(Entries taken from a collection)

BEGIN

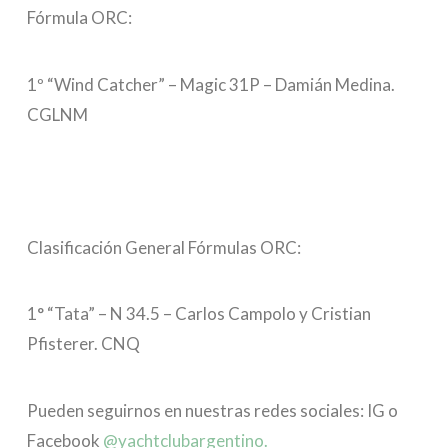
Fórmula ORC:
1º “Wind Catcher” – Magic 31P – Damián Medina.
CGLNM
Clasificación General Fórmulas ORC:
1° “Tata” – N 34.5 – Carlos Campolo y Cristian
Pfisterer. CNQ
Pueden seguirnos en nuestras redes sociales: IG o
Facebook
@yachtclubargentino.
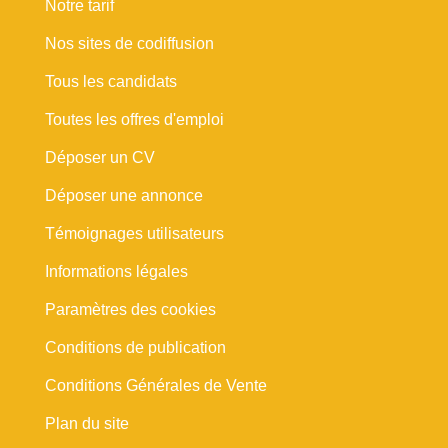
Notre tarif
Nos sites de codiffusion
Tous les candidats
Toutes les offres d'emploi
Déposer un CV
Déposer une annonce
Témoignages utilisateurs
Informations légales
Paramètres des cookies
Conditions de publication
Conditions Générales de Vente
Plan du site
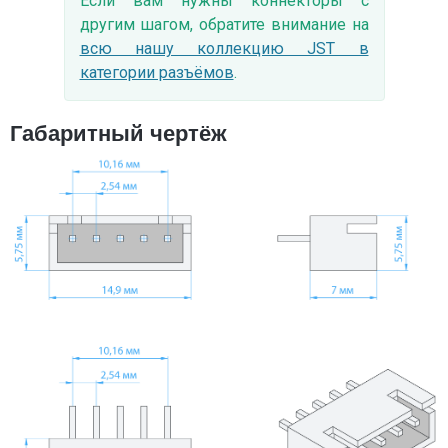
Если вам нужны коннекторы с
другим шагом, обратите внимание на
всю нашу коллекцию JST в
категории разъёмов
.
Габаритный чертёж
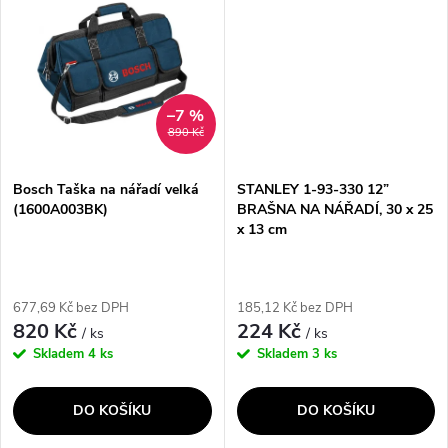
ů
kompatibilní s...
odolný proti...
–7 %
890 Kč
Bosch Taška na nářadí velká
STANLEY 1-93-330 12”
(1600A003BK)
BRAŠNA NA NÁŘADÍ, 30 x 25
x 13 cm
677,69 Kč bez DPH
185,12 Kč bez DPH
820 Kč
224 Kč
/ ks
/ ks
Skladem
4 ks
Skladem
3 ks
DO KOŠÍKU
DO KOŠÍKU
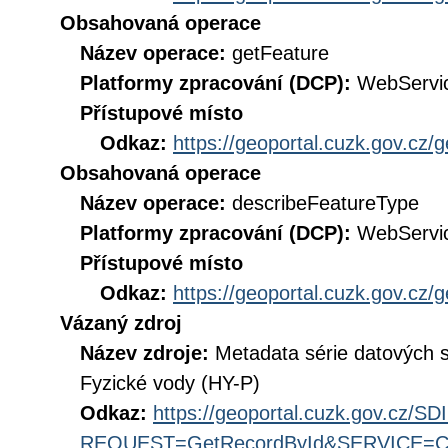
Obsahovaná operace
Název operace:
getFeature
Platformy zpracování (DCP):
WebServi
Přístupové místo
Odkaz:
https://geoportal.cuzk.gov.cz/
Obsahovaná operace
Název operace:
describeFeatureType
Platformy zpracování (DCP):
WebServi
Přístupové místo
Odkaz:
https://geoportal.cuzk.gov.cz/
Vázaný zdroj
Název zdroje:
Metadata série datových 
Fyzické vody (HY-P)
Odkaz:
https://geoportal.cuzk.gov.cz/S
REQUEST=GetRecordById&SERVICE=CS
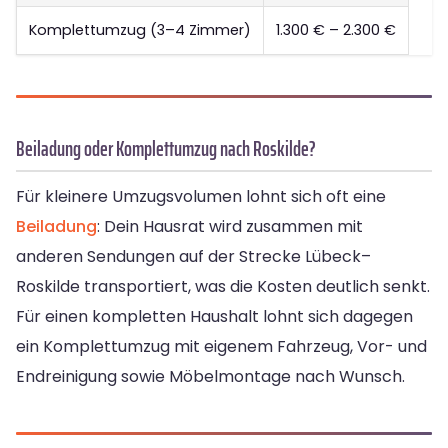
Komplettumzug (3–4 Zimmer)
1.300 € – 2.300 €
Beiladung oder Komplettumzug nach Roskilde?
Für kleinere Umzugsvolumen lohnt sich oft eine
Beiladung
: Dein Hausrat wird zusammen mit
anderen Sendungen auf der Strecke Lübeck–
Roskilde transportiert, was die Kosten deutlich senkt.
Für einen kompletten Haushalt lohnt sich dagegen
ein Komplettumzug mit eigenem Fahrzeug, Vor- und
Endreinigung sowie Möbelmontage nach Wunsch.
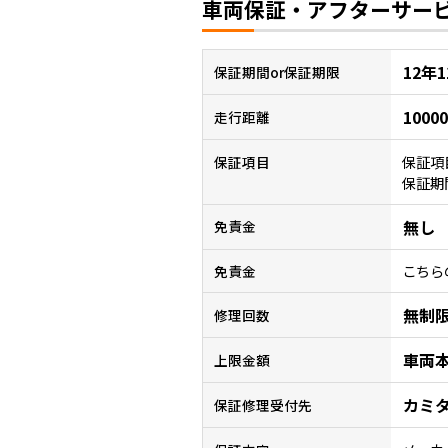
車両保証・アフターサー
12年
保証
期間or保証期限
1000
走行距離
保証項
保証項目
保証期
無し
免責金
こちら
免責金
無制
修理回数
車両
上限金額
カミ
保証修理受付先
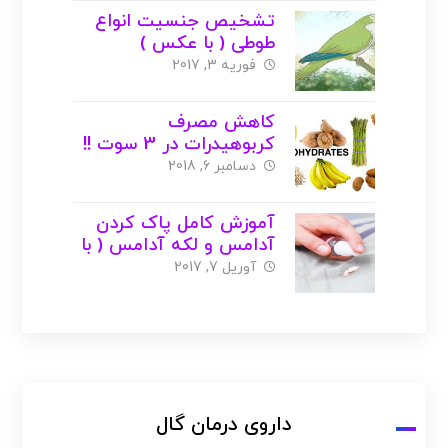
تشخیص جنسیت انواع
طوطی ( با عکس )
فوریه 3, 2017
کاهش مصرف
کربوهیدرات در 3 سوت !!
( با عکس )
دسامبر 6, 2018
آموزش کامل پاک کردن
آدامس و لکه آدامس ( با
عکس )
آوریل 7, 2017
داروی درمان گال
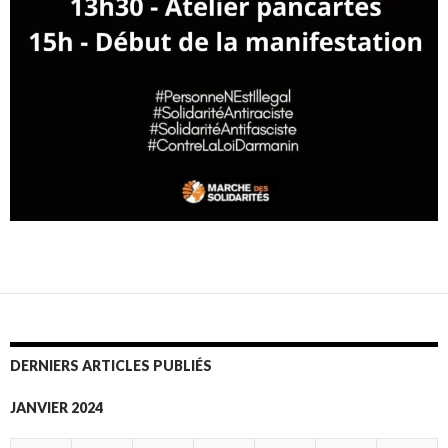
DERNIERS ARTICLES PUBLIÉS
JANVIER 2024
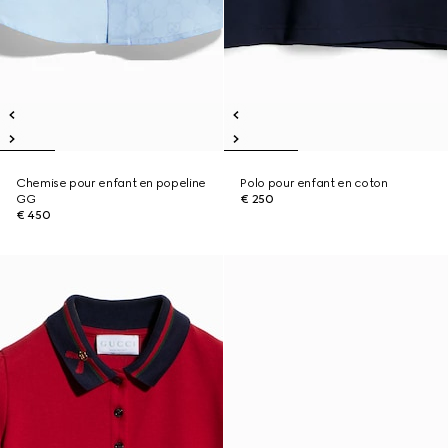
Chemise pour enfant en popeline
Polo pour enfant en coton
GG
€ 250
€ 450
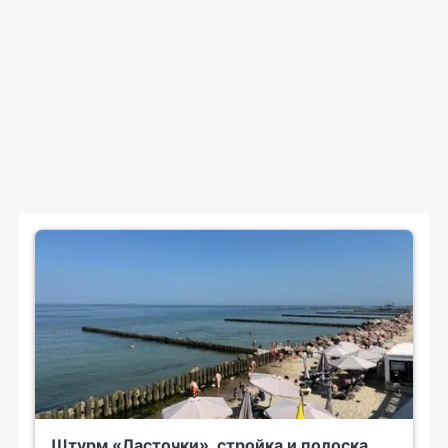
Штурм «Ласточки», стройка и полоска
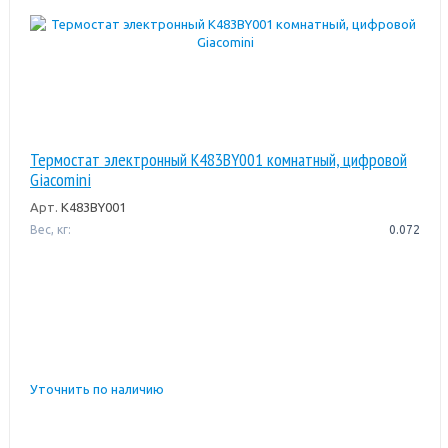
Термостат электронный K483BY001 комнатный, цифровой
Giacomini
Арт.
K483BY001
Вес, кг:
0.072
Уточнить по наличию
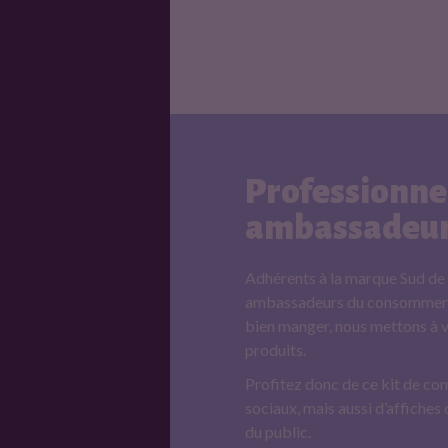
Professionnel
ambassadeur
Adhérents à la marque Sud de 
ambassadeurs du consommer lo
bien manger, nous mettons à vo
produits.
Profitez donc de ce kit de co
sociaux, mais aussi d’affiches
du public.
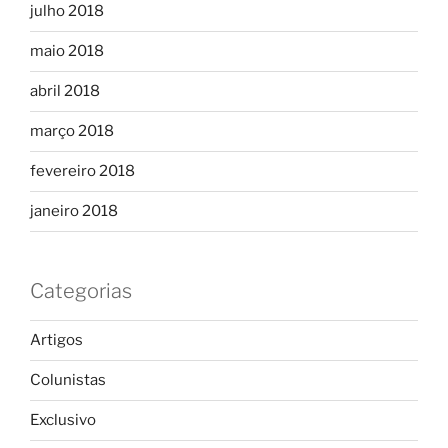
julho 2018
maio 2018
abril 2018
março 2018
fevereiro 2018
janeiro 2018
Categorias
Artigos
Colunistas
Exclusivo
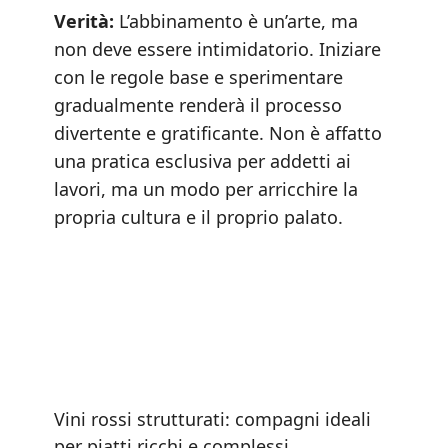
Verità:
L’abbinamento è un’arte, ma
non deve essere intimidatorio. Iniziare
con le regole base e sperimentare
gradualmente renderà il processo
divertente e gratificante. Non è affatto
una pratica esclusiva per addetti ai
lavori, ma un modo per arricchire la
propria cultura e il proprio palato.
Vini rossi strutturati: compagni ideali
per piatti ricchi e complessi.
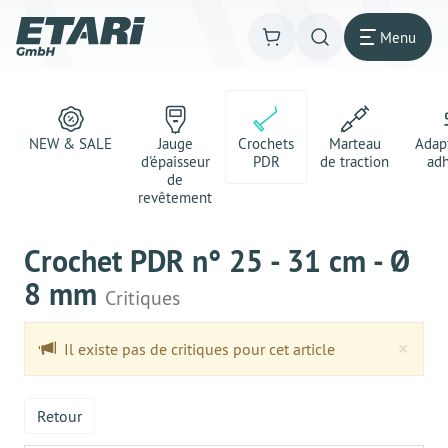
Menu
NEW & SALE
Jauge
Crochets
Marteau
Adap
d'épaisseur
PDR
de traction
adh
de
revêtement
Crochet PDR n° 25 - 31 cm - Ø
8 mm
Critiques
Clo
×
Il existe pas de critiques pour cet article
Retour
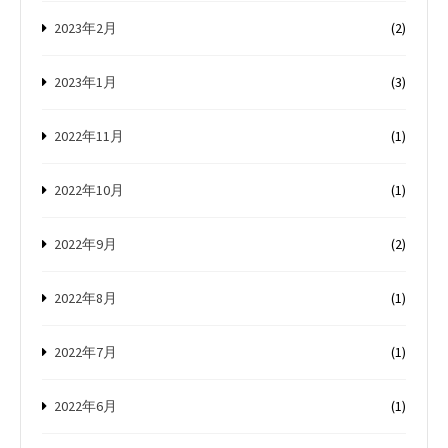
2023年2月
(2)
2023年1月
(3)
2022年11月
(1)
2022年10月
(1)
2022年9月
(2)
2022年8月
(1)
2022年7月
(1)
2022年6月
(1)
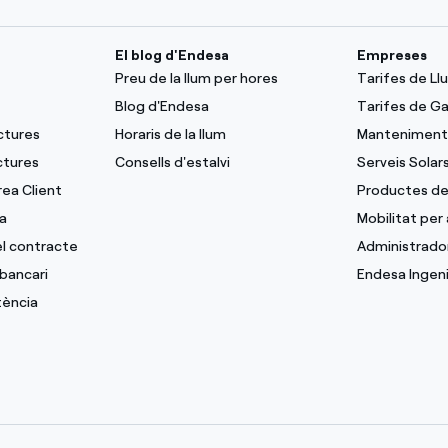
El blog d'Endesa
Empreses
Preu de la llum per hores
Tarifes de L
Blog d'Endesa
Tarifes de G
ctures
Horaris de la llum
Manteniment 
ctures
Consells d'estalvi
Serveis Solar
rea Client
Productes de
a
Mobilitat per
del contracte
Administrado
bancari
Endesa Ingeni
tència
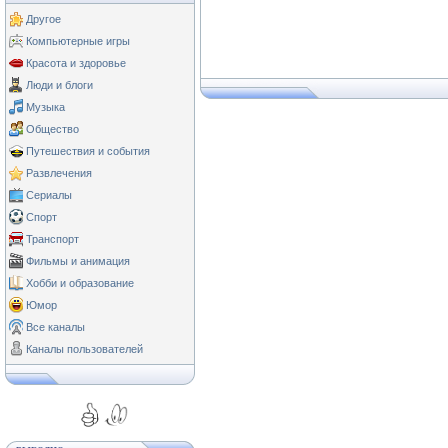
Другое
Компьютерные игры
Красота и здоровье
Люди и блоги
Музыка
Общество
Путешествия и события
Развлечения
Сериалы
Спорт
Транспорт
Фильмы и анимация
Хобби и образование
Юмор
Все каналы
Каналы пользователей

END

▶ _What this task involves_: Output the records above character for character, but leave each image out.

▶ _Answer section_:
Fórmula ORC:
1º “Wind Catcher” – Magic 31P – Damián Medina.
CGLNM
Clasificación General Fórmulas ORC:
1° “Tata” – N 34.5 – Carlos Campolo y Cristian
Pfisterer. CNQ
Pueden seguirnos en nuestras redes sociales: IG o
Facebook
@yachtclubargentino.
Notre tarif
Nos sites de codiffusion
Tous les candidats
Toutes les offres d'emploi
Déposer un CV
Déposer une annonce
Témoignages utilisateurs
Informations légales
Paramètres des cookies
Conditions de publication
Conditions Générales de Vente
Plan du site
Если вам нужны коннекторы с
другим шагом, обратите внимание на
всю нашу коллекцию JST в
категории разъёмов
.
Габаритный чертёж
ů
kompatibilní s...
odolný proti...
–7 %
890 Kč
Bosch Taška na nářadí velká
STANLEY 1-93-330 12”
(1600A003BK)
BRAŠNA NA NÁŘADÍ, 30 x 25
x 13 cm
677,69 Kč bez DPH
185,12 Kč bez DPH
820 Kč
224 Kč
/ ks
/ ks
Skladem
4 ks
Skladem
3 ks
DO KOŠÍKU
DO KOŠÍKU
Obsahovaná operace
Název operace:
getFeature
Platformy zpracování (DCP):
WebServi
Přístupové místo
Odkaz:
https://geoportal.cuzk.gov.cz/
Obsahovaná operace
Název operace:
describeFeatureType
Platformy zpracování (DCP):
WebServi
Přístupové místo
Odkaz:
https://geoportal.cuzk.gov.cz/
Vázaný zdroj
Název zdroje:
Metadata série datových 
Fyzické vody (HY-P)
Odkaz:
https://geoportal.cuzk.gov.cz/S
REQUEST=GetRecordById&SERVICE=CS
Komplettumzug (3–4 Zimmer)
1.300 € – 2.300 €
Beiladung oder Komplettumzug nach Roskilde?
Für kleinere Umzugsvolumen lohnt sich oft eine
Beiladung
: Dein Hausrat wird zusammen mit
anderen Sendungen auf der Strecke Lübeck–
Roskilde transportiert, was die Kosten deutlich senkt.
Für einen kompletten Haushalt lohnt sich dagegen
ein Komplettumzug mit eigenem Fahrzeug, Vor- und
Endreinigung sowie Möbelmontage nach Wunsch.
車両保証・アフターサー
12年
保証
期間or保証期限
1000
走行距離
保証項
保証項目
保証期
無し
免責金
こちら
免責金
無制
修理回数
車両
上限金額
カミ
保証修理受付先
تشخیص جنسیت انواع
طوطی ( با عکس )
فوریه 3, 2017
کاهش مصرف
کربوهیدرات در 3 سوت !!
( با عکس )
دسامبر 6, 2018
آموزش کامل پاک کردن
آدامس و لکه آدامس ( با
عکس )
آوریل 7, 2017
داروی درمان گال
DERNIERS ARTICLES PUBLIÉS
JANVIER 2024
Chemise pour enfant en popeline
Polo pour enfant en coton
GG
€ 250
€ 450
Штурм «Ласточки», стройка и полоска
Термостат электронный K483BY001 комнатный, цифровой
Giacomini
Арт.
K483BY001
Вес, кг:
0.072
Уточнить по наличию
Professionnel
ambassadeur
Adhérents à la marque Sud de 
ambassadeurs du consommer lo
bien manger, nous mettons à vo
produits.
Profitez donc de ce kit de co
sociaux, mais aussi d’affiches
du public.
julho 2018
maio 2018
abril 2018
março 2018
fevereiro 2018
janeiro 2018
Categorias
Artigos
Colunistas
Exclusivo
Verità:
L’abbinamento è un’arte, ma
non deve essere intimidatorio. Iniziare
con le regole base e sperimentare
gradualmente renderà il processo
divertente e gratificante. Non è affatto
una pratica esclusiva per addetti ai
lavori, ma un modo per arricchire la
propria cultura e il proprio palato.
Vini rossi strutturati: compagni ideali
per piatti ricchi e complessi.
Menu
NEW & SALE
Jauge
Crochets
Marteau
Adap
d'épaisseur
PDR
de traction
adh
de
revêtement
Crochet PDR n° 25 - 31 cm - Ø
8 mm
Critiques
Clo
×
Il existe pas de critiques pour cet article
Retour
2023年2月
(2)
2023年1月
(3)
2022年11月
(1)
2022年10月
(1)
2022年9月
(2)
2022年8月
(1)
2022年7月
(1)
2022年6月
(1)
El blog d'Endesa
Empreses
Preu de la llum per hores
Tarifes de L
Blog d'Endesa
Tarifes de G
ctures
Horaris de la llum
Manteniment 
ctures
Consells d'estalvi
Serveis Solar
rea Client
Productes de
a
Mobilitat per
del contracte
Administrado
bancari
Endesa Ingeni
tència
Другое
Компьютерные игры
Красота и здоровье
Люди и блоги
Музыка
Общество
Путешествия и события
Развлечения
Сериалы
Спорт
Транспорт
Фильмы и анимация
Хобби и образование
Юмор
Все каналы
Каналы пользователей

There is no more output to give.